Figure 1.
Identification of GOF variants from comprehensive functional testing of 11,970 HNF1A variants in human hepatocytes
(A) A library of 11,970 HNF1A constructs was synthesized, with each construct encoding a single amino acid substitution. The construct library was introduced into HUH7 hepatocytes (deleted for endogenous HNF1A) at a dilution of one construct per cell. The resulting polyclonal population of HUH7 hepatocytes was separated via FACS according to the expression of the known HNF1A transcriptional target TM4SF4 and sorted into low (−) and high (+) bins of HNF1A activity. Activity cutoffs were established through flow cytometry experiments of HNF1A KO cells (dashed red line) and WT cells (dashed green line). Each bin of cells was sequenced at the transgenic HNF1A locus to identify and tabulate the introduced variants. Each HNF1A variant was assigned a function score based on its abundance in the low and high TM4SF4 expression bins.
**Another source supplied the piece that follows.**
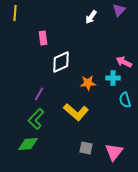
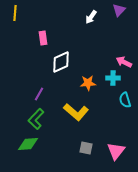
pink triangle: moved 2 px right, 1 px up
(B) Heatmap of 11,970 HNF1A variant function scores, arranged according to the primary amino acid sequence (rows). Function scores lower than WT are shaded red, and function scores greater than WT are shaded blue. Function scores averaged (mean) at each amino acid position are plotted to the right, showing the level of tolerance for any amino acid substitution away from WT at each position.
(C) Mutation tolerance scores as described in (B) overlaid on the crystalized protein structure of HNF1A DNA-binding domain (PF04814). Positions intolerant of amino acid changes (i.e., lower function scores) are shaded red. Helices that make direct contacts with the DNA are the most intolerant of mutations.
(D) (Left panel) HNF1A function scores ranked for all 11,970 amino acid variants tested, and ClinVar-annotated pathogenic variants (n = 29) are highlighted in red. (Right panel) Function bins correspond to variants with function scores above (GOF), within (neutral), or below (LOF) ± 1 Z-score of the synonymous distribution, shown with the total number of variants per bin. Overlaid are the function score distributions of the 613 synonymous HNF1A variants tested (purple) and the 29 ClinVar pathogenic variants (red).